Jesus turned and said to Peter, Get behind me, Satan! You are a stumbling block to me; you do not have in mind the concerns of God, but merely human concerns.”

Then Jesus said to his disciples, “Whoever wants to be my disciple must deny themselves and take up their cross and follow me. For whoever wants to save their life will lose it, but whoever loses their life for me will find it. What good will it be for someone to gain the whole world, yet forfeit their soul? Or what can anyone give in exchange for their soul? For the Son of Man is going to come in his Father’s glory with his angels, and then he will reward each person according to what they have done.”  (Matthew 16:21-27, NIV)

But even though Jesus seemed incredibly harsh toward Peter, it was for good reason. He knew that His dear friend was destined to go through some terrible bouts of emotional and physical suffering later in his life, and there was only a short span of time to impress on him the importance of thinking like God rather than like a human!

For the sake of brevity, I’m going to paraphrase what happened with Peter after he was rebuked by Jesus …

  • During their time together in the upper room where Jesus and His Twelve commemorated the Passover seder together, the Savior foretold that all of His “flock” would soon scatter and leave Him. Peter boldly vowed that he would never “fall away” from dedication to His Teacher. But Jesus predicted that Peter would deny Him THREE TIMES. (Matthew 26:31-35)
  • When Jesus was arrested, Peter drew his sword and cut of the ear of the high priest’s servant! Jesus rebuked him again and miraculously healed the man’s severed ear.  (Luke 22:47-53; John 18:1-11)
  •  At that point, Peter ran away with all the other disciples. But he and John followed at a distance to see what would happen to Jesus. John (a.k.a. “another disciple”) was allowed into the inner courtyard because he was known to the high priest. But Peter remained outside at the door. While he waited, he was asked TREE times if he was a follower of Jesus — and he denied it! (John 18:1-27)

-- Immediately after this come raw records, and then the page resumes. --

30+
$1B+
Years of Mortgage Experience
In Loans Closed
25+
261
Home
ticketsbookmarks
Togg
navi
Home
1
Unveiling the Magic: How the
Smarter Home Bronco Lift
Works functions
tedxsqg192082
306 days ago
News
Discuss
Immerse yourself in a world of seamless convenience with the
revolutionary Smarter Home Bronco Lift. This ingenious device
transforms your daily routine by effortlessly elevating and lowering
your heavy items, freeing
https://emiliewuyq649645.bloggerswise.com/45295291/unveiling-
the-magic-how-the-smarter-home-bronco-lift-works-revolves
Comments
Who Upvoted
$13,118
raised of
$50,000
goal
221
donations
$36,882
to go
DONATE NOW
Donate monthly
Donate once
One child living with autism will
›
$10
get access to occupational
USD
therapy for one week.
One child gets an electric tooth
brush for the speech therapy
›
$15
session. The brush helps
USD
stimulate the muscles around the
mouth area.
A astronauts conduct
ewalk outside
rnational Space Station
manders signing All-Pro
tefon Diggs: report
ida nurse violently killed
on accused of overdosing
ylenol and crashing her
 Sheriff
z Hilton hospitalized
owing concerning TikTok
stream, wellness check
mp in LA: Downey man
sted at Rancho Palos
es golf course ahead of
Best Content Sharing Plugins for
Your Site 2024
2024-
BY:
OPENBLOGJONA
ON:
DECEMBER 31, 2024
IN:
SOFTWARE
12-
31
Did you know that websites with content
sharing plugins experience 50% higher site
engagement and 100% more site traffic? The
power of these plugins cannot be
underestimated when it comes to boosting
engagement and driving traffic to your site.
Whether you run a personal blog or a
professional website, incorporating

The gospel writers didn’t record where Peter went from there. He is not specifically mentioned as one of the individuals who stood at the foot of the cross throughout Jesus’ crucifixion.

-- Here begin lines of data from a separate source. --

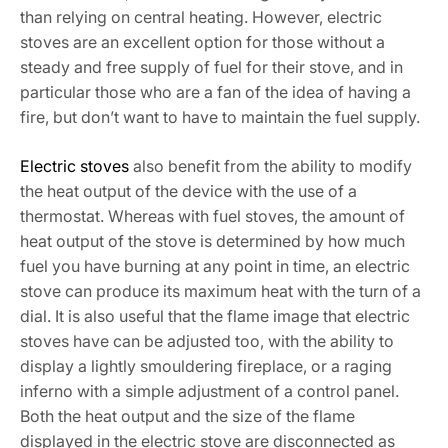
than relying on central heating. However, electric
stoves are an excellent option for those without a
steady and free supply of fuel for their stove, and in
particular those who are a fan of the idea of having a
fire, but don’t want to have to maintain the fuel supply.
Electric stoves
also benefit from the ability to modify
the heat output of the device with the use of a
thermostat. Whereas with fuel stoves, the amount of
heat output of the stove is determined by how much
fuel you have burning at any point in time, an electric
stove can produce its maximum heat with the turn of a
dial. It is also useful that the flame image that electric
stoves have can be adjusted too, with the ability to
display a lightly smouldering fireplace, or a raging
inferno with a simple adjustment of a control panel.
Both the heat output and the size of the flame
displayed in the electric stove are disconnected as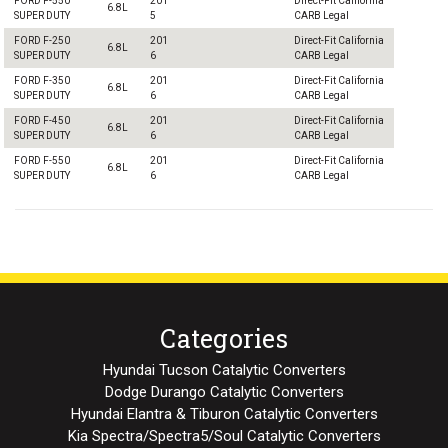
FORD F-550
201
Direct-Fit California
6.8L
SUPER DUTY
5
CARB Legal
FORD F-250
201
Direct-Fit California
6.8L
SUPER DUTY
6
CARB Legal
FORD F-350
201
Direct-Fit California
6.8L
SUPER DUTY
6
CARB Legal
FORD F-450
201
Direct-Fit California
6.8L
SUPER DUTY
6
CARB Legal
FORD F-550
201
Direct-Fit California
6.8L
SUPER DUTY
6
CARB Legal
Categories
Hyundai Tucson Catalytic Converters
Dodge Durango Catalytic Converters
Hyundai Elantra & Tiburon Catalytic Converters
Kia Spectra/Spectra5/Soul Catalytic Converters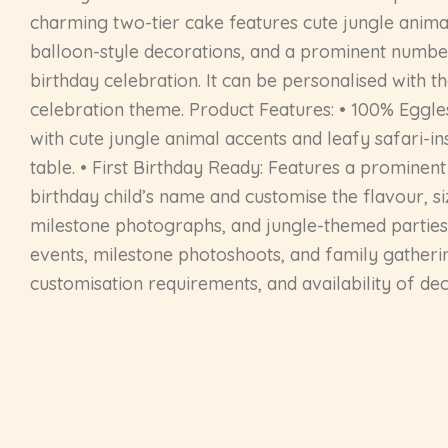
charming two-tier cake features cute jungle animal 
balloon-style decorations, and a prominent number 
birthday celebration. It can be personalised with t
celebration theme. Product Features: • 100% Eggle
with cute jungle animal accents and leafy safari-in
table. • First Birthday Ready: Features a prominent
birthday child’s name and customise the flavour, siz
milestone photographs, and jungle-themed parties. 
events, milestone photoshoots, and family gatherin
customisation requirements, and availability of de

But John did write about what happened AFTER the Son of God was raised from the dead. That’s because he wanted us to know that, despite Peter’s blunders, Jesus still loved him and was willing to forgive his lack of courage during the most challenging  part of their journey together

SOMETHING TO THINK ABOUT: Read John’s description of the scene between Jesus and Peter by the Sea of Tiberias after His resurrection (John 21), and connect the dots between Peter’s THREE denials and Jesus’ THREE declarations of forgiveness and commission of service.

A FOOTNOTE (8/8/18): I wrote this Bible study several years ago, before anything was in the news about Donald Trump in connection with the U.S. presidency.  Now as I read through it and compare these examples with the division that has developed between many who claim to be followers of Jesus, I think that individuals who can’t look past DJT’s human nature — BEFORE he received Jesus as Savior and was “born again” AFTER becoming President — are thinking as Peter did when he BELIEVED he was doing a good thing by rebuking the Son of God.

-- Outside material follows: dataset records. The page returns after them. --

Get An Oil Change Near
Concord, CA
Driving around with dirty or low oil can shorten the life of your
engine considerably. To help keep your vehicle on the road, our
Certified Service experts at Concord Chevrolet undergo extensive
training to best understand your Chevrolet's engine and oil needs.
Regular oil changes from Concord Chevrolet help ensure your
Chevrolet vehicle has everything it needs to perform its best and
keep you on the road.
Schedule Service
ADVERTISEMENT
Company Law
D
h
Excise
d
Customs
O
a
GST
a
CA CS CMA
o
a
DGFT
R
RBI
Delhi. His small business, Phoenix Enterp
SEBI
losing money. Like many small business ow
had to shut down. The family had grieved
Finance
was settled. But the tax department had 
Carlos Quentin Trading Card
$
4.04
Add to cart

How do your ingrained beliefs affect the way you feel about the man who many say is “God’s anointed”? Are you flexible enough and interested in TRUTH enough to ask Jesus for a sense of His Presence and divine wisdom.

Are you humble enough and courageous enough to accept HIS TRUTH? Not what you think you know about Him or what you’ve been taught during your lifetime. Can you step out of the boat, leave the other “followers” behind, and say to Jesus, “Lord, if it’s you, tell me to come to you on the water.”